In 1987 Atari introduced the PC-1 at the Consumer Electronics Show. This was Atari's first foray into the IBM PC Compatible market and would later be known as the Atari PC1. Priced at a US$699, it was marketed as Atari's entry level system and was soon followed by the Atari PC2 also in the same year.
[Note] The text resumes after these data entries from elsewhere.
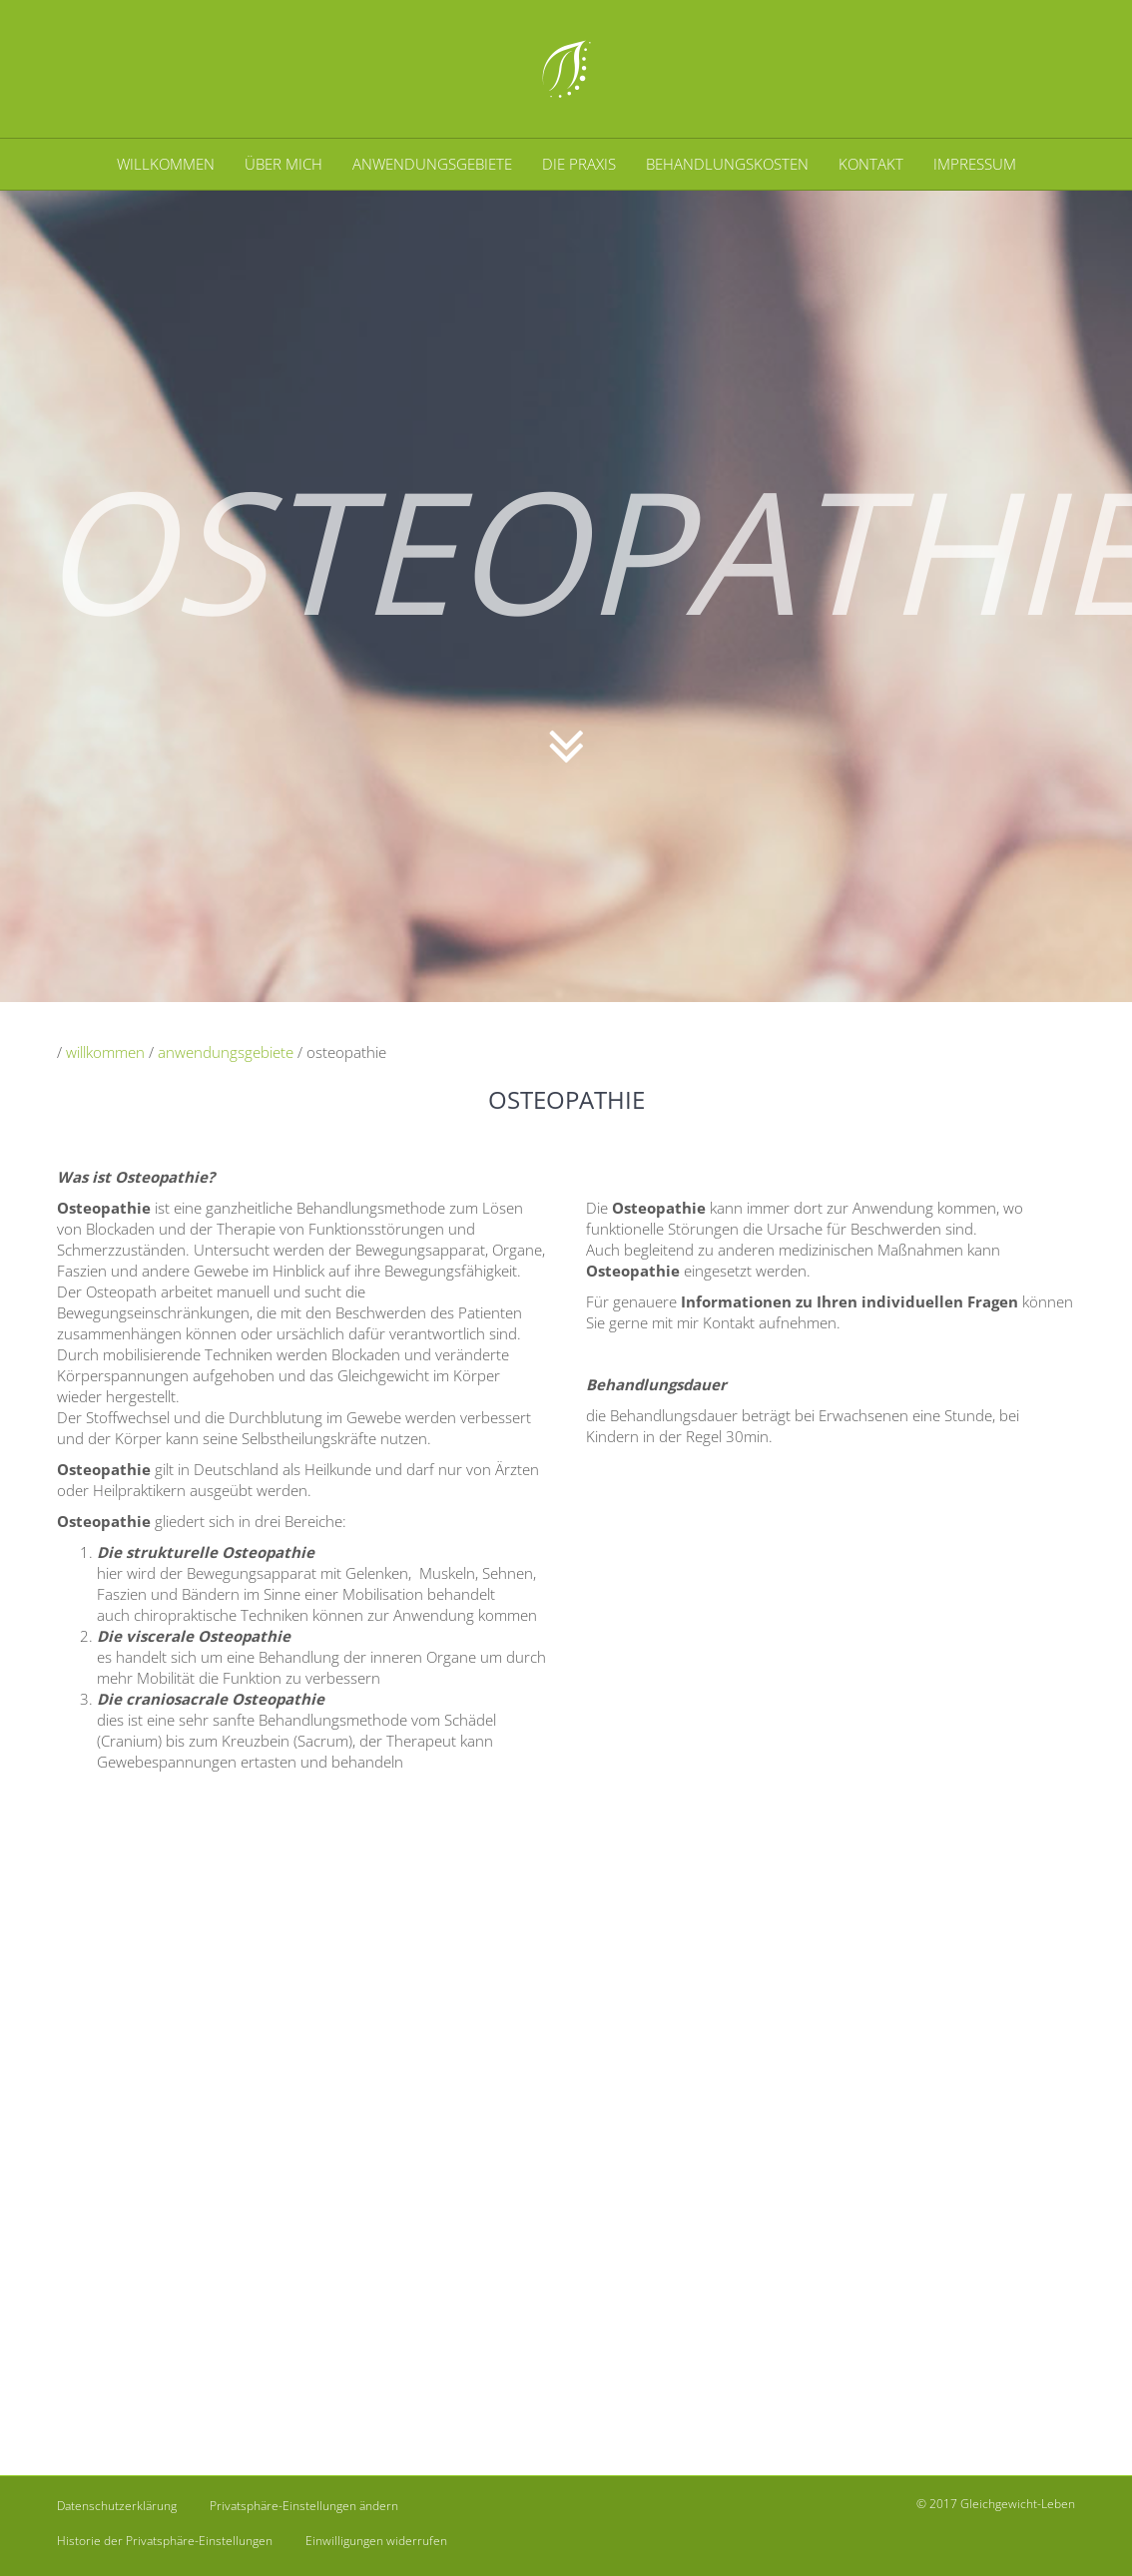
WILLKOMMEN (166, 164)
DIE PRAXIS (579, 164)
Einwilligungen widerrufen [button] (376, 2540)
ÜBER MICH (283, 164)
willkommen (105, 1052)
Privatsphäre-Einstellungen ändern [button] (304, 2505)
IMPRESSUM (974, 164)
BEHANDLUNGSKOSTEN (727, 164)
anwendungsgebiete (225, 1052)
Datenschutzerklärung (117, 2505)
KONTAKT (871, 164)
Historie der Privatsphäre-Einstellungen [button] (165, 2540)
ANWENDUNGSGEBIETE (432, 164)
The machine was an Intel 8088 PC-Clone with 512KByte RAM and onboard EGA Graphics. Uniquely it reused the Atari Megafile 44 Chassis, however this came at a cost. Unlike many other IBM Compatible XT systems on the market the slim Megafile chassis did not allow for upgrades via ISA expansion cards. Apart from being able to upgrade the RAM to 640K and to add an 8087 co-processor, you were very much limited to the original configuration of the computer.
Intel 8088 CPU
The Intel 8088 microprocessor is a variant of the Intel 8086. The 8088 has an 8-bit external bus instead of the 16-bit bus that the 8086 has. The 16-bit registers and the 1MByte address range are unchanged, however. The 8086 and the 8088 have the same execution unit (EU), only the Bus Interface Unit (BIU) differs.
The original IBM PC architecture is based on the Intel 8088. The CPU runs at 5 to 16 MHz, has a 20-bit address bus and can work together with the 8087 Co-Processor. The 8088 was launched in 1979. The 8088 is compatible with the Intel 8085.